General characteristics
- Type: Minesweeper
- Tonnage: 299 gross register tons
- Length: 141 ft 5 in (43.10 m)
- Beam: 23 ft 3 in (7.09 m)
- Draft: 13 ft 6 in (4.11 m) mean
- Speed: 11 knots
- Armament: 1 × 3-inch (76.2-mm) gun; 2 × machine guns;

= USS Ibis (SP-3051) =

Minesweeper of the United States Navy

The first USS Ibis (SP-3051), also listed as USS Ibis (ID-3051), was a United States Navy minesweeper in commission from 1918 to 1919.
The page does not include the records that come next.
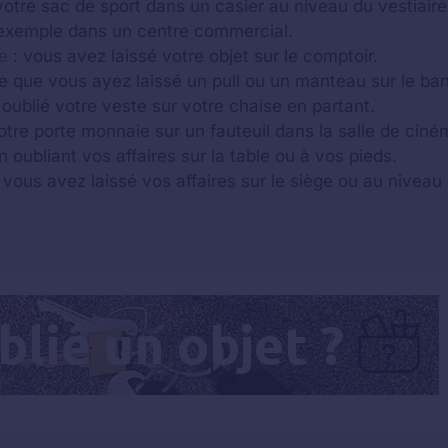
otre sac de sport dans un casier au niveau du vestiaire
xemple dans un centre commercial.
e
: vous avez laissé votre objet sur le comptoir.
ble que vous ayez laissé un pull ou un manteau sur le ba
oublié votre veste sur votre chaise en partant.
otre porte monnaie sur un fauteuil dans la salle de ciné
n oubliant vos affaires sur la table ou à vos pieds.
 vous avez laissé vos affaires sur le siège ou au niveau 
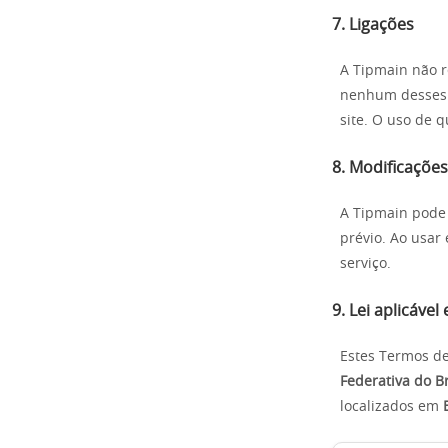
7. Ligações
A Tipmain não r
nenhum desses s
site. O uso de q
8. Modificaçõe
A Tipmain pode 
prévio. Ao usar 
serviço.
9. Lei aplicável
Estes Termos de
Federativa do Br
localizados em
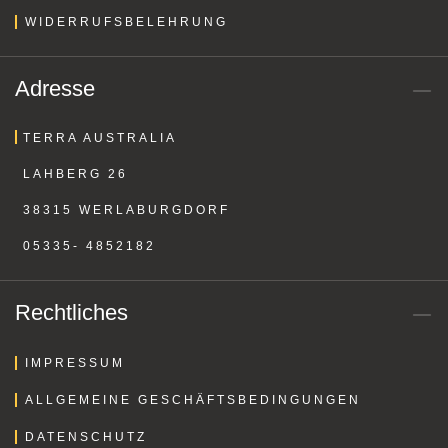
WIDERRUFSBELEHRUNG
Adresse
TERRA AUSTRALIA
LAHBERG 26
38315 WERLABURGDORF
05335- 4852182
Rechtliches
IMPRESSUM
ALLGEMEINE GESCHÄFTSBEDINGUNGEN
DATENSCHUTZ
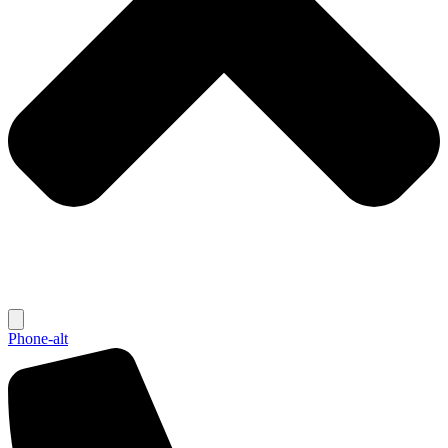
Phone-alt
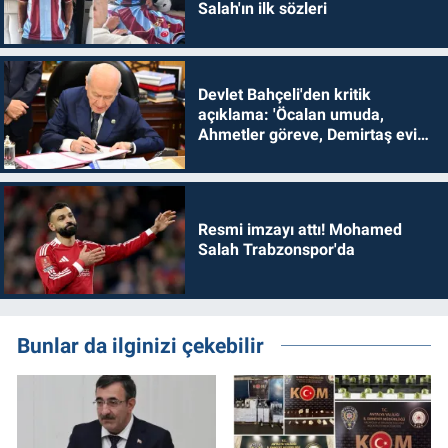
Salah'ın ilk sözleri
Devlet Bahçeli'den kritik
açıklama: 'Öcalan umuda,
Ahmetler göreve, Demirtaş evine
dönmelidir'
Resmi imzayı attı! Mohamed
Salah Trabzonspor'da
Bunlar da ilginizi çekebilir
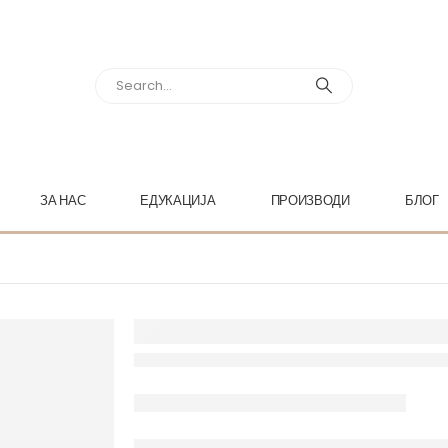
ЗА НАС
ЕДУКАЦИЈА
ПРОИЗВОДИ
БЛОГ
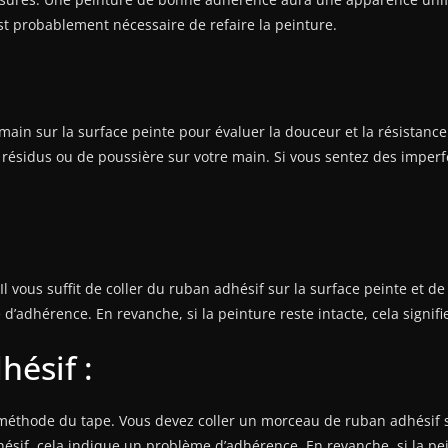
st probablement nécessaire de refaire la peinture.
:
main sur la surface peinte pour évaluer la douceur et la résistanc
e résidus ou de poussière sur votre main. Si vous sentez des imperfec
Il vous suffit de coller du ruban adhésif sur la surface peinte et de
d’adhérence. En revanche, si la peinture reste intacte, cela signif
ésif :
 méthode du tape. Vous devez coller un morceau de ruban adhésif s
dhésif, cela indique un problème d’adhérence. En revanche, si la pei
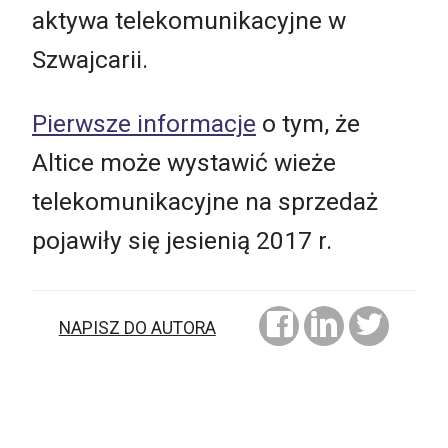
aktywa telekomunikacyjne w
Szwajcarii.
Pierwsze informacje
o tym, że
Altice może wystawić wieże
telekomunikacyjne na sprzedaż
pojawiły się jesienią 2017 r.
NAPISZ DO AUTORA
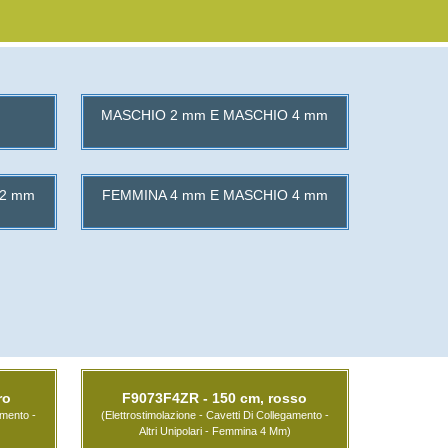
MASCHIO 2 mm E MASCHIO 4 mm
 2 mm
FEMMINA 4 mm E MASCHIO 4 mm
ro
F9073F4ZR - 150 cm, rosso
amento -
(Elettrostimolazione - Cavetti Di Collegamento -
Altri Unipolari - Femmina 4 Mm)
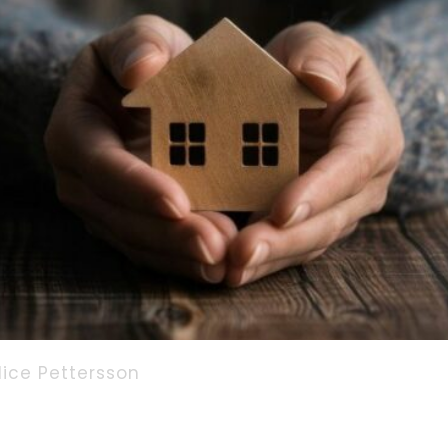
lice Pettersson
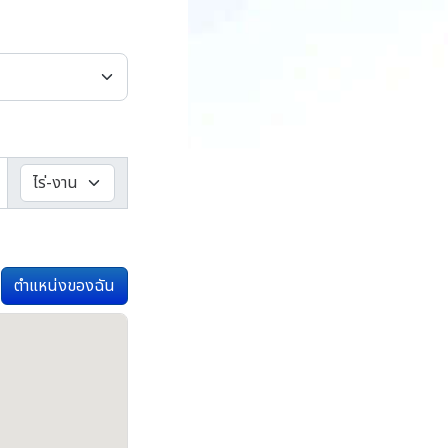
ตำแหน่งของฉัน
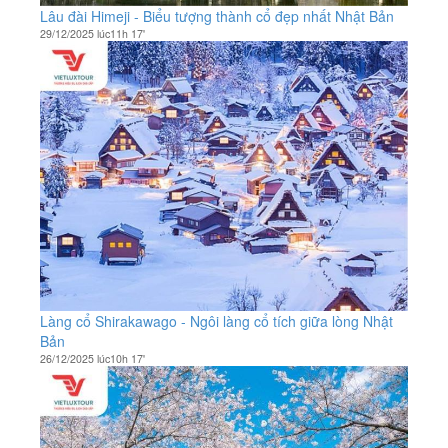
Lâu đài Himeji - Biểu tượng thành cổ đẹp nhất Nhật Bản
29/12/2025 lúc11h 17'
Làng cổ Shirakawago - Ngôi làng cổ tích giữa lòng Nhật
Bản
26/12/2025 lúc10h 17'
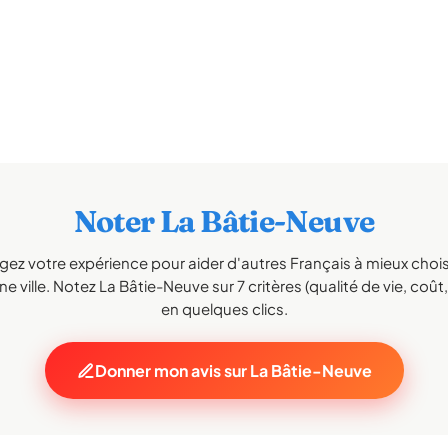
Noter La Bâtie-Neuve
gez votre expérience pour aider d'autres Français à mieux choisi
e ville. Notez La Bâtie-Neuve sur 7 critères (qualité de vie, coût, 
en quelques clics.
Donner mon avis sur La Bâtie-Neuve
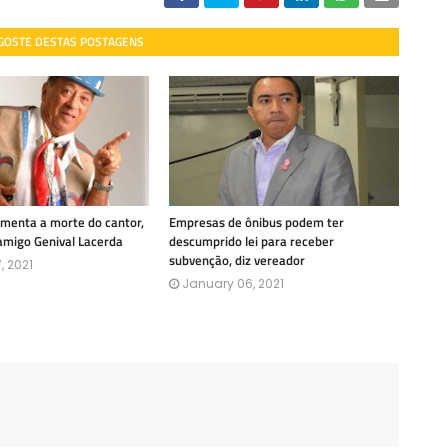
 GOSTE DESTAS POSTAGENS
amenta a morte do cantor,
Empresas de ônibus podem ter
amigo Genival Lacerda
descumprido lei para receber
subvenção, diz vereador
, 2021
January 06, 2021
Ibis was built as the commercial fishing trawler Sea Gull by the Globe Shipbuilding Company at Superior, Wisconsin, in 1917. In June 1918, the U.S. Navy acquired her from her owner, the Atlantic Coast Fisheries Company of New York City, for use as a minesweeper during World War I. She was commissioned on 19 August 1918 as USS Ibis (SP-3051 or, perhaps retrospectively, ID-3051).

Assigned to the 1st Naval District in northern New England, Ibis operated for the remainder of World War I and into 1919. Sometime in mid-1918 she accidentally rammed the patrol vessel while Satilla was alongside the Hodge Boiler Works pier at Rockville, Maine. Satilla suffered considerable damage, with her hull buckled in on the port side and leaking, and was under repair for the next few months, not returning to duty until after the end of World War I.

Ibis was decommissioned after the end of World War I and was returned to her owner on 3 March 1919.